▶ [Records for the exercise]:
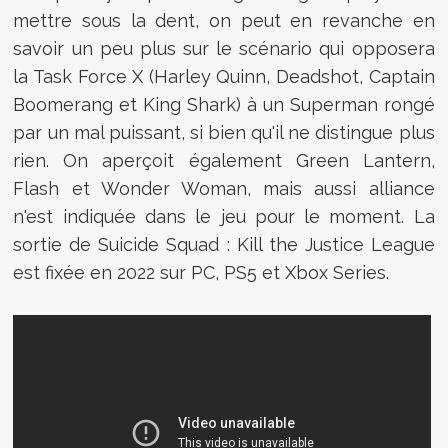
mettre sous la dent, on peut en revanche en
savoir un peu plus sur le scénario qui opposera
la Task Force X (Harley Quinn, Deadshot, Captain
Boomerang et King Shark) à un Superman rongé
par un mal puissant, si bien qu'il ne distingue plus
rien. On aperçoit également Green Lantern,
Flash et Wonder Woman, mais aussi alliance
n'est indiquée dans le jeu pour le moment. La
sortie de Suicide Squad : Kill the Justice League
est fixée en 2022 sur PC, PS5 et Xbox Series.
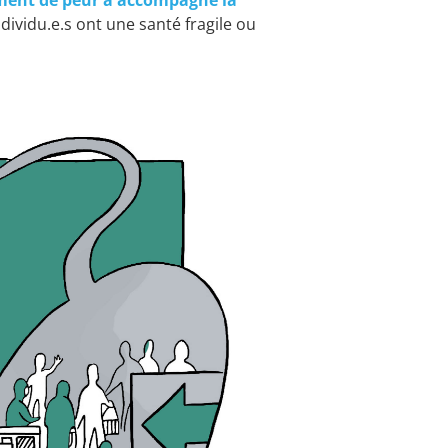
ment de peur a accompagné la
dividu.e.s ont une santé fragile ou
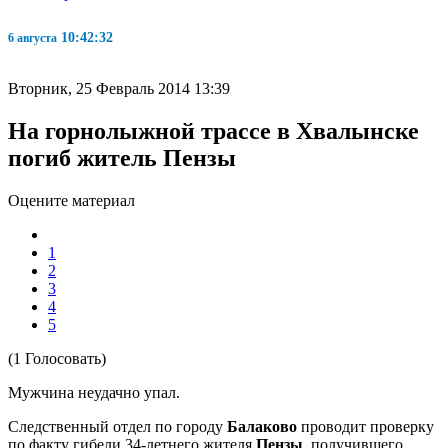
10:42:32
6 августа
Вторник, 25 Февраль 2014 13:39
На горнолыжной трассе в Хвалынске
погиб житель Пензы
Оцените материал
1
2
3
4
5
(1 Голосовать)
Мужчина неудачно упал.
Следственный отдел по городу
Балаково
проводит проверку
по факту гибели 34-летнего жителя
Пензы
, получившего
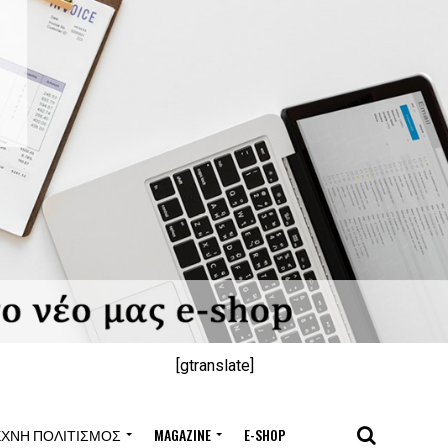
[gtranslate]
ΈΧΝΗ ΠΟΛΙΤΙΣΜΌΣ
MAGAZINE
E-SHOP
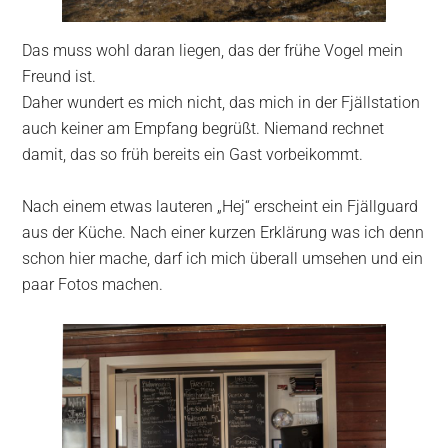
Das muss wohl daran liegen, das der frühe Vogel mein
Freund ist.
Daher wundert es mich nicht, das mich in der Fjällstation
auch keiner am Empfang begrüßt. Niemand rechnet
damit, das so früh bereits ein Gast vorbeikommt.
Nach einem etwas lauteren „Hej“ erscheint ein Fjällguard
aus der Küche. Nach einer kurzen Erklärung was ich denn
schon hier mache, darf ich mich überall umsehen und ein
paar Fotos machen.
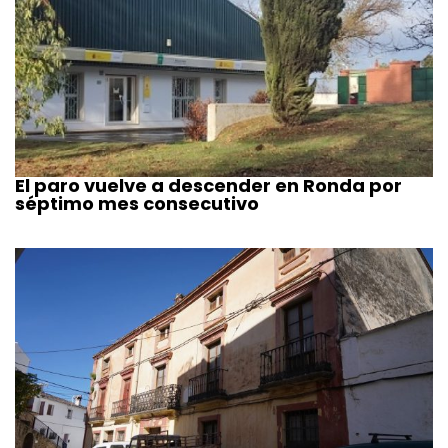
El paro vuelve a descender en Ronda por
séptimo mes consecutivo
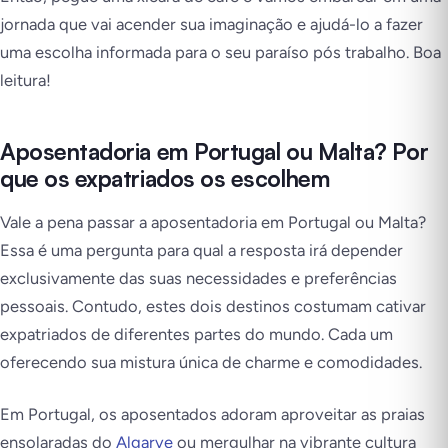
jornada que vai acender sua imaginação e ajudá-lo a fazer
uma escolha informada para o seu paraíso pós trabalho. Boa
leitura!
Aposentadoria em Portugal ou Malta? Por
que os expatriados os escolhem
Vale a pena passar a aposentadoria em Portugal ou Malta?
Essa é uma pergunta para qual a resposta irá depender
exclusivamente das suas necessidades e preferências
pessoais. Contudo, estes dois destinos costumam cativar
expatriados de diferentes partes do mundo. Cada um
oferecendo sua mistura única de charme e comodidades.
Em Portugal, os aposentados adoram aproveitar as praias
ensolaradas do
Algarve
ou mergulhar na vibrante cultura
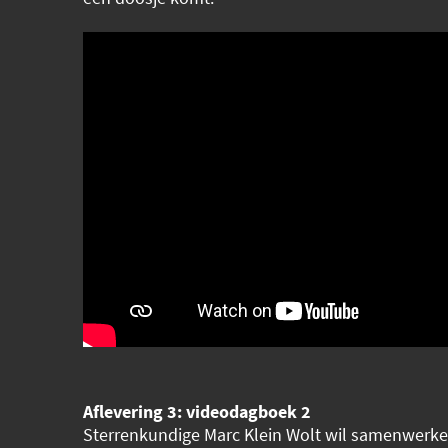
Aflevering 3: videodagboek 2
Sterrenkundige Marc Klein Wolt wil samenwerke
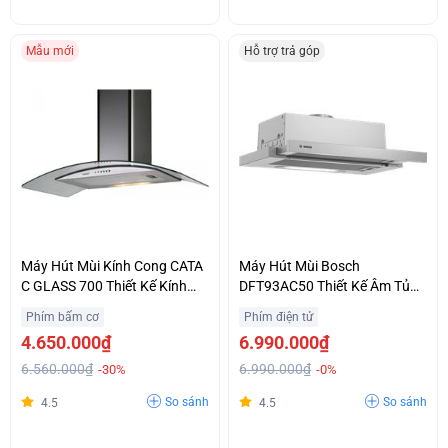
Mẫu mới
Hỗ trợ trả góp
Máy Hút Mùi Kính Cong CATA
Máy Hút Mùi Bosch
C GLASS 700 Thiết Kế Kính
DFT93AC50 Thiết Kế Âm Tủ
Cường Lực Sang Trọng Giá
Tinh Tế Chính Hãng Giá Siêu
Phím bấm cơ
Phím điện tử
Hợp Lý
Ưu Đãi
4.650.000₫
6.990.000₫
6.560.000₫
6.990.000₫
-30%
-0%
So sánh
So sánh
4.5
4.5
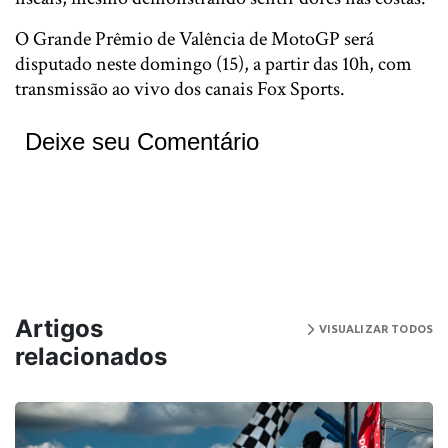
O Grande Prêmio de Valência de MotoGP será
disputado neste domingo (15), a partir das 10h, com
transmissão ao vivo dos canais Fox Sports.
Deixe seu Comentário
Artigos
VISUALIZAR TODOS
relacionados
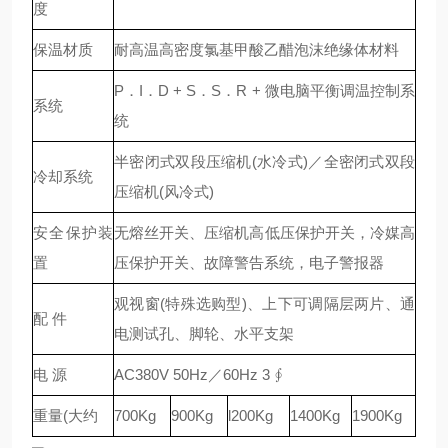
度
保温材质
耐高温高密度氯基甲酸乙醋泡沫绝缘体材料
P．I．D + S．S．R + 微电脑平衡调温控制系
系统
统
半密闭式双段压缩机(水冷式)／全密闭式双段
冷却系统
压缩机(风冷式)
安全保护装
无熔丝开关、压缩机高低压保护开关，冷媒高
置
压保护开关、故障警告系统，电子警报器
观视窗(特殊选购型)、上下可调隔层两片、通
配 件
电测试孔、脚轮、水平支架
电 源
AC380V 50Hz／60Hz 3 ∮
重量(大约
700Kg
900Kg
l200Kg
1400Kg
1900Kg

==

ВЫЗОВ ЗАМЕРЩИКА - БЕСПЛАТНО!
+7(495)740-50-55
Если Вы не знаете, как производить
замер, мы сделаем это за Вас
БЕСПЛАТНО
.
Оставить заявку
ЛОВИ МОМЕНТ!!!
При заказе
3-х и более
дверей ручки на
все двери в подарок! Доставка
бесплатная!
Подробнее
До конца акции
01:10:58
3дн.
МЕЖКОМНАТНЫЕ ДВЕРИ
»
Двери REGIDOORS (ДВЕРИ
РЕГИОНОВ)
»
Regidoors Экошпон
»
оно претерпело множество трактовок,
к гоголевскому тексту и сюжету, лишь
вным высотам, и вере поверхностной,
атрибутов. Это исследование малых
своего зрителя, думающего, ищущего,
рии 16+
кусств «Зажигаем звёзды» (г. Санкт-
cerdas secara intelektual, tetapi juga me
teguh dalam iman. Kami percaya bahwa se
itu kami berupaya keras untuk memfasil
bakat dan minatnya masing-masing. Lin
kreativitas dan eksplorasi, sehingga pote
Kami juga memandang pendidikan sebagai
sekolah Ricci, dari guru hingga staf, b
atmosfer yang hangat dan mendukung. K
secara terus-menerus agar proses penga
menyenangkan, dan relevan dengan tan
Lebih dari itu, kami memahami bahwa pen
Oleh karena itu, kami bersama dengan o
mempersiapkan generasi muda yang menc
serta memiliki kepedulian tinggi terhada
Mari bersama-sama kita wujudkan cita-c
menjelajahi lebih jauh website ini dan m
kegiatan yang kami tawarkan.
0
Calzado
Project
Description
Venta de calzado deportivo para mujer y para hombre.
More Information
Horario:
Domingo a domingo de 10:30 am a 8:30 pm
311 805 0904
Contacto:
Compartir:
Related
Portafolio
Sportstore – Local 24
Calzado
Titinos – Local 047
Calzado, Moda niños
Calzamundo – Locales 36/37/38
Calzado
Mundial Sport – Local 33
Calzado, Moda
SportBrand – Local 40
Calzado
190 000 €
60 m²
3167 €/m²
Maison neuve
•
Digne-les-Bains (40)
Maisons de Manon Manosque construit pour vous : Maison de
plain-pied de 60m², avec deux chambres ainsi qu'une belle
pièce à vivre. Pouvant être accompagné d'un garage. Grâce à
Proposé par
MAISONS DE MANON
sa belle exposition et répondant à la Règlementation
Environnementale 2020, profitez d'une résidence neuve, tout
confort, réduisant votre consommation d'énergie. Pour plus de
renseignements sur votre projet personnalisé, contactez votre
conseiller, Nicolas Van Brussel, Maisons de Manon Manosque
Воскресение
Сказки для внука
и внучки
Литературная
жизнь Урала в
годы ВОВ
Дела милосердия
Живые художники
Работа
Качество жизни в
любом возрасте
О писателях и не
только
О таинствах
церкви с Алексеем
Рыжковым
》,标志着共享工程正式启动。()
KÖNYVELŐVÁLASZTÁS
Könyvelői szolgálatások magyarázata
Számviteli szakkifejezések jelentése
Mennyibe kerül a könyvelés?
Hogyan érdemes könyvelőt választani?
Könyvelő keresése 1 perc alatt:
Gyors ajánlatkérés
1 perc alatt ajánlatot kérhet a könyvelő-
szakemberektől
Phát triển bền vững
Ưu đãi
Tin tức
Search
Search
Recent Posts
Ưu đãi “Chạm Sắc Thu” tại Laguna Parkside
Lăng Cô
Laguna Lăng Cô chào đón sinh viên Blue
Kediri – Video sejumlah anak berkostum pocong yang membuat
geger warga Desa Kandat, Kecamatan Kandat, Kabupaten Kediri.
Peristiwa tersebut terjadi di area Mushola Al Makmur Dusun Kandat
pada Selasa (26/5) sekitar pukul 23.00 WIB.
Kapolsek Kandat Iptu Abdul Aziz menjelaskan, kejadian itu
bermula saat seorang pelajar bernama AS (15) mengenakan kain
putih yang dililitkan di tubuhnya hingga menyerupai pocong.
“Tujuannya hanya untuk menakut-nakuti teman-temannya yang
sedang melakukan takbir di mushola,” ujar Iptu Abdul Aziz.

▶ [What you are asked to do]:
Read through the entries above and copy each line that has the string "Iptu" in it.

▶ [Solution to the exercise]:
Kapolsek Kandat Iptu Abdul Aziz menjelaskan, kejadian itu
sedang melakukan takbir di mushola,” ujar Iptu Abdul Aziz.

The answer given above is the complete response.